Recently, most structures are built of concrete, so identification of safety level of concrete structures becomes a critical issue. In other words, current stress level in concrete is an important factor to check the safety level of the structures in service. Although it is clear that a technique for estimating the static stress level of concrete is essential, the method to identify the stress state of the currently used concrete structure is definitely limited.

Therefore, an objective of this study is to develop a static stress estimation technique that can be applied to real concrete structures. This study proposes a method that can measure the static stress level of concrete by incorporating SRM and computer vision-based image processing.
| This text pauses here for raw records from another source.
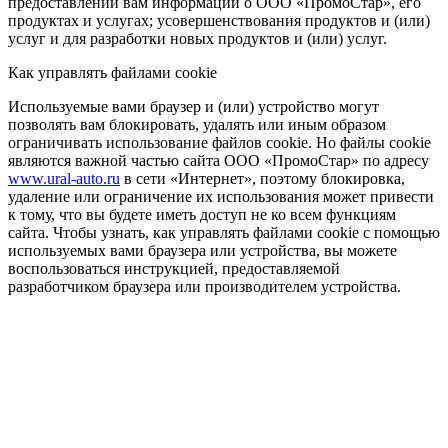
предоставлении вам информации о ООО «ПромоСтар», его
продуктах и услугах; усовершенствования продуктов и (или)
услуг и для разработки новых продуктов и (или) услуг.
Как управлять файлами cookie
Используемые вами браузер и (или) устройство могут
позволять вам блокировать, удалять или иным образом
ограничивать использование файлов cookie. Но файлы cookie
являются важной частью сайта ООО «ПромоСтар» по адресу
www.ural-auto.ru
в сети «Интернет», поэтому блокировка,
удаление или ограничение их использования может привести
к тому, что вы будете иметь доступ не ко всем функциям
сайта. Чтобы узнать, как управлять файлами cookie с помощью
используемых вами браузера или устройства, вы можете
воспользоваться инструкцией, предоставляемой
разработчиком браузера или производителем устройства.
Applying a small damage to concrete specimens can release the current state of stress and induce stress field change inside concrete around the damage.

This strain measurement is used in the static stress estimation algorithm developed in this study.

INTRODUCTION

With a small damage to the concrete surface, the current level of static stress in the concrete can be released and the corresponding released deformation in the vicinity of the damage can be identified using the DIC technique. Using DIC, a field-wide strain measurement can be performed, which is then used to estimate the instantaneous static stress in the concrete. This study presents that it is possible to estimate the static stress in concrete using both the SRM stress technique and digital image processing based on computer vision, while minimizing the size of the damage.

Static stress estimation algorithm was developed to identify the optimal static stress in concrete. Using the algorithm and parametric analysis, the experimental errors can be calibrated which may include uneven and inhomogeneous load distribution and the abnormal condition of the concrete specimen.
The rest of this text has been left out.